| What needs to be done |
Output each line of the data below exactly, omitting any image.

Extracted page text data
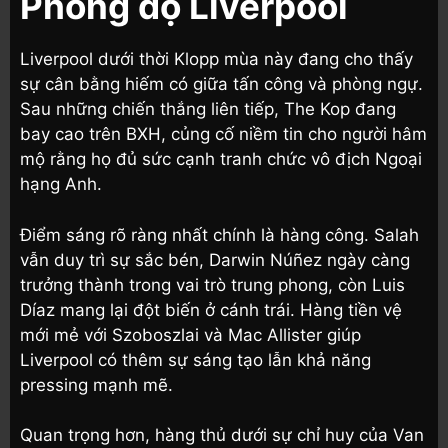
Phong độ Liverpool
Liverpool dưới thời Klopp mùa này đang cho thấy
sự cân bằng hiếm có giữa tấn công và phòng ngự.
Sau những chiến thắng liên tiếp, The Kop đang
bay cao trên BXH, củng cố niềm tin cho người hâm
mộ rằng họ đủ sức cạnh tranh chức vô địch Ngoại
hạng Anh.
Điểm sáng rõ ràng nhất chính là hàng công. Salah
vẫn duy trì sự sắc bén, Darwin Núñez ngày càng
trưởng thành trong vai trò trung phong, còn Luis
Díaz mang lại đột biến ở cánh trái. Hàng tiền vệ
mới mẻ với Szoboszlai và Mac Allister giúp
Liverpool có thêm sự sáng tạo lẫn khả năng
pressing mạnh mẽ.
Quan trọng hơn, hàng thủ dưới sự chỉ huy của Van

| Solution |
Phong độ Liverpool
Liverpool dưới thời Klopp mùa này đang cho thấy
sự cân bằng hiếm có giữa tấn công và phòng ngự.
Sau những chiến thắng liên tiếp, The Kop đang
bay cao trên BXH, củng cố niềm tin cho người hâm
mộ rằng họ đủ sức cạnh tranh chức vô địch Ngoại
hạng Anh.
Điểm sáng rõ ràng nhất chính là hàng công. Salah
vẫn duy trì sự sắc bén, Darwin Núñez ngày càng
trưởng thành trong vai trò trung phong, còn Luis
Díaz mang lại đột biến ở cánh trái. Hàng tiền vệ
mới mẻ với Szoboszlai và Mac Allister giúp
Liverpool có thêm sự sáng tạo lẫn khả năng
pressing mạnh mẽ.
Quan trọng hơn, hàng thủ dưới sự chỉ huy của Van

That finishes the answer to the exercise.